3-D Man

Chuck and Hal Chandler

Delroy Garrett

8-Ball

Jeff Hagees
Jeff Hagees was created by Bob Budiansky and Bret Blevins, and first appeared in Sleepwalker #1. A former defense contractor who designed missile propulsion systems, Jeff Hagees took to playing pool to relieve the stress of his job. He soon amasses large gambling debts, which leads his employers to be suspicious that he is selling company secrets to pay them off. Despite having no proof, his employers fired him. Combining his love of pool with his engineering talents, he fashions a criminal identity for himself as 8-Ball, engaging in a highly successful crime spree in New York. In one of his costumed robberies, he faces the alien Sleepwalker. The hero nearly captures 8-Ball for the police, but Rick Sheridan (the human to whom Sleepwalker is bonded) wakes up, allowing 8-Ball to escape. When 8-Ball and Sleepwalker next meet, 8-Ball proves victorious; distracting the hero by shooting innocent bystanders. He attempts to kill Sleepwalker, but the hero manages to escape.
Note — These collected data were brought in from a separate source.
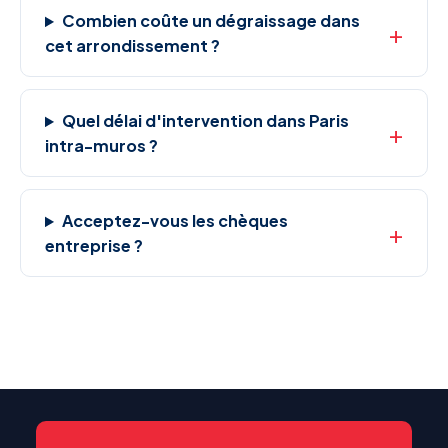
Combien coûte un dégraissage dans
cet arrondissement ?
Quel délai d'intervention dans Paris
intra-muros ?
Acceptez-vous les chèques
entreprise ?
Later, when Rick and Sleepwalker had switched bodies, 8-Ball and the Hobgoblin (Jason Macendale) attack Rick (believing Rick to be Sleepwalker) to win a $100,000 bet. The inexperienced Rick is no match which makes 8-Ball realize Rick was not the actual Sleepwalker. 8-Ball fights Hobgoblin to make stop, although by that time Rick is already dying.

At some point, 8-Ball is finally captured and imprisoned. He teams up with a number of other villains against the She-Hulk, although they're defeated.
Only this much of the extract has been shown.